The dataset has columns: PopularityScore the popularity score of the dinosaur species, Weight weight of the species in metric tons (a measure of size).
The data for this question can be found at https://www.math.ntnu.no/emner/ST2304/2019v/Week10/DinoData.csv
As always, the first step is to import the data and assign it to an object then plot it. You can use the whole web link above to import the data. It is a csv file with column names (header) included. pairs() should work here
DinoData <- read.csv("https://www.math.ntnu.no/emner/ST2304/2019v/Week10/DinoData.csv", header=T)
pairs(DinoData)
7. Look at the question at the start of this section. Is this question confirmatory or exploratory? Why?
Confirmatory, it is a specific hypothesis about a relationship between size and popularity
8. Conduct model selection for answering “does the size (weight) of a dinosaur affect its popularity?” To answer this question include a bullet point list of the steps you take to do this. You can include a line or two of R code with each bullet point but you should not need a lot.
Correct steps will be in the R code below. Should conduct confirmatory model selection to test whether there is a relationship between popularity and weight.
# Begin by creating H0 model lm(PopularityScore ~ 1, data = DinoData)
# Then create H1 model lm(PopularityScore ~ Weight, data = DinoData)
# Compare with anova(ModelH0, ModelH1) - make sure they are in correct order
# The DF in the anova output should be 1 NOT -1
9. Interpret the results from the model selection. Include reference to model selection and the final model you end up with.
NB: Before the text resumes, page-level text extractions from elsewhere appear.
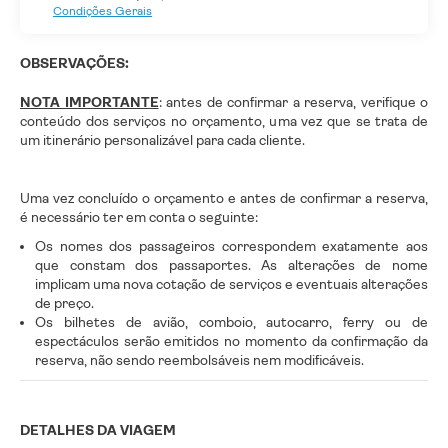
Condições Gerais
OBSERVAÇÕES:
NOTA IMPORTANTE
: antes de confirmar a reserva, verifique o
conteúdo dos serviços no orçamento, uma vez que se trata de
um itinerário personalizável para cada cliente.
Uma vez concluído o orçamento e antes de confirmar a reserva,
é necessário ter em conta o seguinte:
Os nomes dos passageiros correspondem exatamente aos
que constam dos passaportes. As alterações de nome
implicam uma nova cotação de serviços e eventuais alterações
de preço.
Os bilhetes de avião, comboio, autocarro, ferry ou de
espectáculos serão emitidos no momento da confirmação da
reserva, não sendo reembolsáveis nem modificáveis.
DETALHES DA VIAGEM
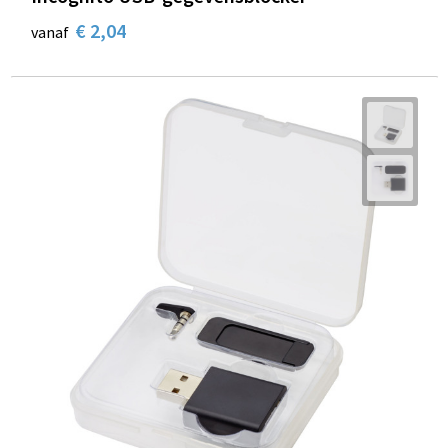
€ 2,04
vanaf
I.e. you should also mention what the effect of any variables are
The F value from the anova ia 5.1742 with probability of getting this value or higher if H0 is true of 0.0251. This lower than the usual cut off of 0.05 so we can reject H0. We can conclude that Weight of species does have a relationship with popularity. Bigger dinosaurs are more popular by 0.5 points per metric ton. Confidence intervals do not span 0, so we are unlikely to see this effect if H0 is true. R squared for this model is very low (0.05). Although statistically
10. Based on all of your results, what would you recommend as a way to create an efficient and exciting exhibit?
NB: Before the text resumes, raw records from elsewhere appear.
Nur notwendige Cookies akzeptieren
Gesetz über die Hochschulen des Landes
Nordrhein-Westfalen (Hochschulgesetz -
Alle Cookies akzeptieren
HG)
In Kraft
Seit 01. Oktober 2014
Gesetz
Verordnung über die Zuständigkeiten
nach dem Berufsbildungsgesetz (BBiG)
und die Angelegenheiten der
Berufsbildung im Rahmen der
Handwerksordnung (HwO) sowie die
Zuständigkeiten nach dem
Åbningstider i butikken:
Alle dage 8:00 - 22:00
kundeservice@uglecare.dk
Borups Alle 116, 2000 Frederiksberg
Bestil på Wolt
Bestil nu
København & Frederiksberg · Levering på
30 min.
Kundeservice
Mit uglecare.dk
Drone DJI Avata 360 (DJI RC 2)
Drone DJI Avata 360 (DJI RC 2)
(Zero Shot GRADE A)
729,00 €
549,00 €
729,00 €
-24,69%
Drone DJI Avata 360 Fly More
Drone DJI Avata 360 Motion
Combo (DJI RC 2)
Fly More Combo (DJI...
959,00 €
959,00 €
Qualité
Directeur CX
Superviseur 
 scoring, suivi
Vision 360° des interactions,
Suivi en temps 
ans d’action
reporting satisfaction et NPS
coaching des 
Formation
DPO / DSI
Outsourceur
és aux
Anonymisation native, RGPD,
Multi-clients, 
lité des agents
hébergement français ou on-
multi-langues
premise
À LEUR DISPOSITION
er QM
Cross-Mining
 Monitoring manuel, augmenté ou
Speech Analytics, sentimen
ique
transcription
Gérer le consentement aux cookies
Recommend bigger dinosaurs and older fossils. But bigger are also harder to clone - so needs a balance. Got conflicting results so could be hard to decide. There is no single correct answer but all answers should discuss the conflicting results. That big dinosaurs are more population but harder to clone. Some mention of the low R squared for popularity model should also be included. This indicates that there is more influencing popularity than just size. Also all dinosaurs are very popular, so maybe it is ok to have smaller ones. (These are just examples of points and justification).